Extracted page text data
##########
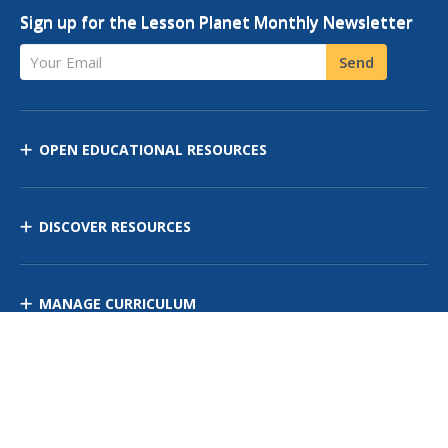
Sign up for the Lesson Planet Monthly Newsletter
Your Email
Send
OPEN EDUCATIONAL RESOURCES
DISCOVER RESOURCES
MANAGE CURRICULUM
Contact Us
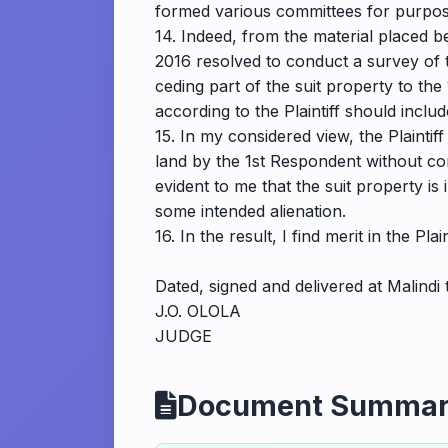
formed various committees for purpose
14. Indeed, from the material placed 
2016 resolved to conduct a survey of t
ceding part of the suit property to the
according to the Plaintiff should inclu
15. In my considered view, the Plaintif
land by the 1st Respondent without com
evident to me that the suit property is
some intended alienation.
16. In the result, I find merit in the P
Dated, signed and delivered at Malindi
J.O. OLOLA
JUDGE
Document Summa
##########
** Assignment **
The lines above must be transcribed exactly, with every picture left out.

** Written solution **
Sign up for the Lesson Planet Monthly Newsletter
Your Email
Send
OPEN EDUCATIONAL RESOURCES
DISCOVER RESOURCES
MANAGE CURRICULUM
Contact Us
formed various committees for purpose
14. Indeed, from the material placed 
2016 resolved to conduct a survey of t
ceding part of the suit property to the
according to the Plaintiff should inclu
15. In my considered view, the Plaintif
land by the 1st Respondent without com
evident to me that the suit property is
some intended alienation.
16. In the result, I find merit in the P
Dated, signed and delivered at Malindi
J.O. OLOLA
JUDGE
Document Summa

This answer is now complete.